Me: *leans back, puts feet on the desk, pulls out a burrito* Yet.
My bf bought a kazoo and in unrelated news he can’t find it for some reason..
For my second date with my husband we met in NYC and went to a party and ended up at a McDonald’s at 3:00 AM where he reached across the table, grabbed my hands, looked at me adoringly, and said “I hate this. I wanted to go to bed at 9:00. Do not expect this of me again.”
“Inflation isn’t new. Just imagine jacking up the price on items because you can and their location is convenient.”
*vending machines have entered the chat*
[donating blood]
“You’re looking a little faint. Can I get you a drink?”
“No thanks, I’ve just had like 60 of those strawberry Capri Suns.”
My first act as governor?
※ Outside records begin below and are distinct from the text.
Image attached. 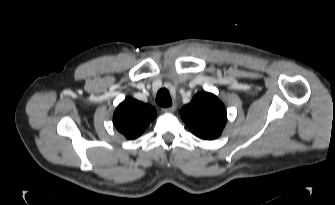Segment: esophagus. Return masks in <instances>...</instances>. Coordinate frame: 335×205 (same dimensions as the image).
<instances>
[{"instance_id": "34e87169", "label": "esophagus", "mask_w": 335, "mask_h": 205, "mask_svg": "<svg viewBox=\"0 0 335 205\" xmlns=\"http://www.w3.org/2000/svg\"><path fill=\"white\" fill-rule=\"evenodd\" d=\"M176 109V107L173 105V106H170V107H165V108H162V111L165 112V113H172L174 112Z\"/></svg>"}]
</instances>
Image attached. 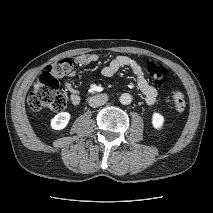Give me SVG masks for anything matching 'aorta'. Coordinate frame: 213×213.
I'll use <instances>...</instances> for the list:
<instances>
[{"mask_svg":"<svg viewBox=\"0 0 213 213\" xmlns=\"http://www.w3.org/2000/svg\"><path fill=\"white\" fill-rule=\"evenodd\" d=\"M120 102L123 105H129L132 102V97L128 93H123L120 96Z\"/></svg>","mask_w":213,"mask_h":213,"instance_id":"762f6f07","label":"aorta"}]
</instances>
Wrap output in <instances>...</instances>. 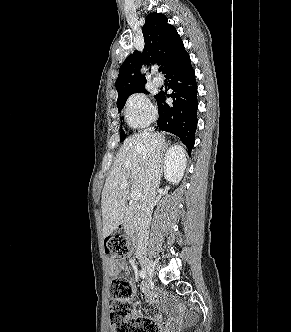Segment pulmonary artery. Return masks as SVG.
I'll list each match as a JSON object with an SVG mask.
<instances>
[{"label":"pulmonary artery","mask_w":291,"mask_h":332,"mask_svg":"<svg viewBox=\"0 0 291 332\" xmlns=\"http://www.w3.org/2000/svg\"><path fill=\"white\" fill-rule=\"evenodd\" d=\"M153 82L157 86H161L164 83L163 79L161 77H159V76L154 77Z\"/></svg>","instance_id":"pulmonary-artery-1"}]
</instances>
Switching the tornado sirens out with C&C Music Factory’s Everybody Dance Now.
jingle bell.
jingle bell.
jingle bell.
rock.– looking for shells on the north pole beach
pretty cool how no matter what’s going on in the world, a teenager in a Metallica shirt will always look the same no matter what year it is.
there is no way you can prove that babies grow and are not instead replaced overnight with entirely new but slightly larger babies
Top uses for a bathroom exhaust fan:
3. Remove moisture from the air
2. Remove odor from the air
1. Cover up disgusting sounds
I hate it when my sock puppets fight. I don’t have a free hand to break them up.
My cat just dragged in a half eaten sausage, I have no idea where he got it from but it tastes expensive.
British people
Apparently it’s 7 years today since I discovered that adding googly eyes to the tap on a wine box makes it look like Shaun the Sheep.
As a parent my favourite part of the weekend is Monday.
People terrible at the sex should take notes from dentists & give out goody bags. It’s like yeah that was all uncomfortable but here’s some goodies so you’ll hit me up again.
We buried my grandmother, yesterday.
She wasn’t very happy about it, but it was time.
Paranormal Activity, but the demon that drags us out of bed is called “work”
According to the Chinese zodiac, it’s the year of the dog, or “who’s a good year?!”
All I’m saying is nothing feels better than using a decorative towel.